A poster of the 1965 film Black Dragon, a Thai-Hong Kong co-produced film.

Through Camilo and Dima’s exchanges, I’d also like to reflect on something which has been in my mind. It is about the way fans of Japanese/Korean media I came across sometimes used their interests in Asian/Eastern popular culture (primarily Japanese, Korean, Chinese) and their desire to learn the associated languages and cultures to counter the frustration/limitation with the English language and Western ideologies. There seems to be a divide in the sense of self formed through the West (largely American cultural products) and the East (Japanese and Korean culture). Hence, there is almost a kind of personal chosen center(s) adopted to navigate one’s own identity. I like the quote Camilo mentioned from Hamid Dabashi. I think with the media landscape today, there are definitely coexisting multiple centers at once and the colonized world has been navigating it, not only from the macro political level but also the micro identity politics.

Dima, thank you for your reflection on mae-yok. I agree that the term allows us to expand from limited perceptions on fandom when thinking through English-language terms such as groupies. Your discussion of the case of the October 17 uprisings and the soundscape in Lebanon is fascinating! Apart from the borrowing of Japanese and American popular culture, the recent political movement in Thailand is also driven by music and performance arts. The band ‘Rap against Dictatorship’ is one of the leading groups which has been incredibly active in releasing their works and performing at rallies. Their single Prathet Ku Mee 🇹🇭 (My Country Has) was made inaccessible on YouTube if viewing from Thailand, but was later made available again, now with over 100 million views.
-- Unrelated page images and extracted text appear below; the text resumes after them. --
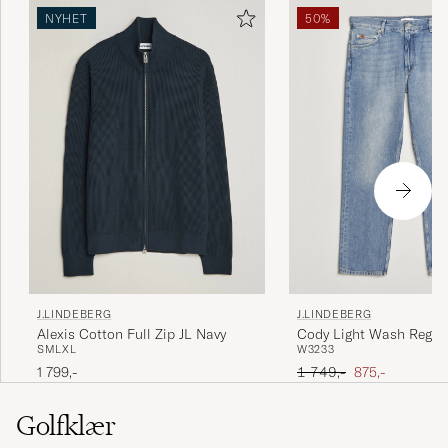
NYHET
50%
J.LINDEBERG
J.LINDEBERG
Alexis Cotton Full Zip JL Navy
Cody Light Wash Regula
S
M
L
XL
W32
33
Light Blue
Ordinær pris
Nedsatt pris
1 799,-
1 749,-
875,-
Golfklær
The band and their songs have also gained international recognition; receiving the 2019 Václav Havel Prize for Creative Dissent in Oslo. Responses through audience comments also reveal praises and solidarity from Myanmar, USA, India, Bhutan, Australia amongst many countries. Prathet Ku Mee’s music video, which reenacts a scene of a lynch mob, draws connections between the current struggle for democracy with the struggle by a collective of students, farmers and workers, which led to the 6 October 1976 massacre by the authoritarian government. Remnants of the Cold War soundscape also come back today with the military-led government releasing their own songs and commissioned new cover of old nationalistic tunes. This has led to mockery comments by netizens as well as the repercussions of deporting a long-term expatriate, a French singer/business owner who created a parody version of a junta song.  
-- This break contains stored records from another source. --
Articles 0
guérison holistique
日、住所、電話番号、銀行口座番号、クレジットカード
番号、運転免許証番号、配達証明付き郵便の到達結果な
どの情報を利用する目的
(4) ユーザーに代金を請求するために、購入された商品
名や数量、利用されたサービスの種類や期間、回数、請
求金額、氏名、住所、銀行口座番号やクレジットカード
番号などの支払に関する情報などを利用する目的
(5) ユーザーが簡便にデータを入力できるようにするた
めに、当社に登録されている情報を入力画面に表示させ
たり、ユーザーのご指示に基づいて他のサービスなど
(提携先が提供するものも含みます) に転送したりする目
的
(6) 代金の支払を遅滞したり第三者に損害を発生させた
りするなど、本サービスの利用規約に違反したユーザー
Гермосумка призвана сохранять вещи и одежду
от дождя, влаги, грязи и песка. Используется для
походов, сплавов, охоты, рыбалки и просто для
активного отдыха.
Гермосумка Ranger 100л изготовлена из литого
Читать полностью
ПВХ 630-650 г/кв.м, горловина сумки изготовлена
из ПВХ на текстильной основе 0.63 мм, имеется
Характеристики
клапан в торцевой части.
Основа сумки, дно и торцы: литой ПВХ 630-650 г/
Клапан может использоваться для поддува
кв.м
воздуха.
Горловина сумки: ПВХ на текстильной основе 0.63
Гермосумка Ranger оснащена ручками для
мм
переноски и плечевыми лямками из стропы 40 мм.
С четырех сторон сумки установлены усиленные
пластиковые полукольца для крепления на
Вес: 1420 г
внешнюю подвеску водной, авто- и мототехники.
On a final note, I’d like to make a point on the need to include the notions of the global south, inter-regional and cross-cultural links via media flow as part of Thai education. When I was growing up, kids learned to navigate English vocabulary in everyday names of things and Japanese culture with manga and animation. Yet, the school-level curriculum was (and still) highly nationalistic (shaped by the historical context of the country insistence on having never been colonalized, although various accounts have explored how Siam/Thailand was part of the colonial economy and adopted its own version of internal-colonialism led by the ruling class). Apart from the dominant nationalism, there is also a complex relation of positioning the global north of America and north Asia (Japan, Korea, China) at the center of cultural and ideological power when they are seen as the successful Other, which led to privilege and stereotypes. While there has been a media campaign of #realsizebeauty and #reallifebeauty, the ‘white’ skin beauty is still the standard promoted in commercials and celebrity culture, which shifted from the 1990s Thai-Western mixed look aka Luk khrueng to today’s ‘Japanese’ or ‘Korean look’. 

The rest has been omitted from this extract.